• [Task item]:
For this exercise, repeat the listing below from its first line through the line containing "удивительное гостеприимство. Но что, если вы планируете", exactly as written.
#### Information provided ####
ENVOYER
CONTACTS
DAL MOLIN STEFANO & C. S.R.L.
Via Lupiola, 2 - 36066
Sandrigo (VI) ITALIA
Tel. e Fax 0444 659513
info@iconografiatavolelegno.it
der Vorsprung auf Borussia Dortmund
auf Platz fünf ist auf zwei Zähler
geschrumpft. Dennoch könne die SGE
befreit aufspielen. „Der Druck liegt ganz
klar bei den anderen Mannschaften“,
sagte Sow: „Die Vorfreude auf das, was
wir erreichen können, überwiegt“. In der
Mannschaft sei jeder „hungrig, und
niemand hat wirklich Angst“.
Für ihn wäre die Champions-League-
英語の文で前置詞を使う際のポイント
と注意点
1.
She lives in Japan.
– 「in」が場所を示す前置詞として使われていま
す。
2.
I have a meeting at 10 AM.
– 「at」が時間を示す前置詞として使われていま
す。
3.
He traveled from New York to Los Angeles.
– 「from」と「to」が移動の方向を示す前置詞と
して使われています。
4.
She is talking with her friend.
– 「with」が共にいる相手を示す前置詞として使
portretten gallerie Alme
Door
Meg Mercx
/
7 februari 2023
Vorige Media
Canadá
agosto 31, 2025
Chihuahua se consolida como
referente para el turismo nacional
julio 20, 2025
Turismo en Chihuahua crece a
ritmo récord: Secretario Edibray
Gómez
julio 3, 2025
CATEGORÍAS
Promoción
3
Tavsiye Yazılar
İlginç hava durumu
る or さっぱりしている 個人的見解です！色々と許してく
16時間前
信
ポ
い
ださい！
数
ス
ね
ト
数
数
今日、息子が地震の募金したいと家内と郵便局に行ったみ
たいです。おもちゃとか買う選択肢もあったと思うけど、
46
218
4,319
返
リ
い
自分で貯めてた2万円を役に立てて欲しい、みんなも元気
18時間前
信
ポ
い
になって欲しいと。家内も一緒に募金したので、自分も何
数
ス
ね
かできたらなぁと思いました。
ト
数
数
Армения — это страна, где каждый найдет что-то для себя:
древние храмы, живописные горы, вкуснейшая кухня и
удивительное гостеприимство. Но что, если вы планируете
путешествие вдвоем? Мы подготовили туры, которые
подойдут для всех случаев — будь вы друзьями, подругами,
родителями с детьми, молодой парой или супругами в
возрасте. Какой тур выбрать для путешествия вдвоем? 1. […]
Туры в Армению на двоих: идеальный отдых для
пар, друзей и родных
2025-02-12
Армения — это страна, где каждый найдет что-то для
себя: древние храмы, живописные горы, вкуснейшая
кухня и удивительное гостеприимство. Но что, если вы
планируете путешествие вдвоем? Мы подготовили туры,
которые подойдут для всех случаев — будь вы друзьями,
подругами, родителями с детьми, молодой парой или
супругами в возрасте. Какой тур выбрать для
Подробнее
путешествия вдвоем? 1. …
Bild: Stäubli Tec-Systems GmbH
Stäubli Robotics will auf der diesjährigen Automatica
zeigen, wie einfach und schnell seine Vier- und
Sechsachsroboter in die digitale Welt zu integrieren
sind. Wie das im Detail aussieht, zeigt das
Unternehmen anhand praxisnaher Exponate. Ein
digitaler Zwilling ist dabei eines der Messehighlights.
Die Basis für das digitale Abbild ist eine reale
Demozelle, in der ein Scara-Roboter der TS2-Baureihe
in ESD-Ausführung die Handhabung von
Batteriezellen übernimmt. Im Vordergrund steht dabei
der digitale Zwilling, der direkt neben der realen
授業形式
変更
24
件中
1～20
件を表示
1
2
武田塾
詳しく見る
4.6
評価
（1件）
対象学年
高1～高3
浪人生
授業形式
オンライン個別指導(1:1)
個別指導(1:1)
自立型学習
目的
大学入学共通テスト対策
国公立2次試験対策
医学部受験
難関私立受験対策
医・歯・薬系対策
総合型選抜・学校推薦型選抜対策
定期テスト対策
####
• [Solution for this problem]:
ENVOYER
CONTACTS
DAL MOLIN STEFANO & C. S.R.L.
Via Lupiola, 2 - 36066
Sandrigo (VI) ITALIA
Tel. e Fax 0444 659513
info@iconografiatavolelegno.it
der Vorsprung auf Borussia Dortmund
auf Platz fünf ist auf zwei Zähler
geschrumpft. Dennoch könne die SGE
befreit aufspielen. „Der Druck liegt ganz
klar bei den anderen Mannschaften“,
sagte Sow: „Die Vorfreude auf das, was
wir erreichen können, überwiegt“. In der
Mannschaft sei jeder „hungrig, und
niemand hat wirklich Angst“.
Für ihn wäre die Champions-League-
英語の文で前置詞を使う際のポイント
と注意点
1.
She lives in Japan.
– 「in」が場所を示す前置詞として使われていま
す。
2.
I have a meeting at 10 AM.
– 「at」が時間を示す前置詞として使われていま
す。
3.
He traveled from New York to Los Angeles.
– 「from」と「to」が移動の方向を示す前置詞と
して使われています。
4.
She is talking with her friend.
– 「with」が共にいる相手を示す前置詞として使
portretten gallerie Alme
Door
Meg Mercx
/
7 februari 2023
Vorige Media
Canadá
agosto 31, 2025
Chihuahua se consolida como
referente para el turismo nacional
julio 20, 2025
Turismo en Chihuahua crece a
ritmo récord: Secretario Edibray
Gómez
julio 3, 2025
CATEGORÍAS
Promoción
3
Tavsiye Yazılar
İlginç hava durumu
る or さっぱりしている 個人的見解です！色々と許してく
16時間前
信
ポ
い
ださい！
数
ス
ね
ト
数
数
今日、息子が地震の募金したいと家内と郵便局に行ったみ
たいです。おもちゃとか買う選択肢もあったと思うけど、
46
218
4,319
返
リ
い
自分で貯めてた2万円を役に立てて欲しい、みんなも元気
18時間前
信
ポ
い
になって欲しいと。家内も一緒に募金したので、自分も何
数
ス
ね
かできたらなぁと思いました。
ト
数
数
Армения — это страна, где каждый найдет что-то для себя:
древние храмы, живописные горы, вкуснейшая кухня и
удивительное гостеприимство. Но что, если вы планируете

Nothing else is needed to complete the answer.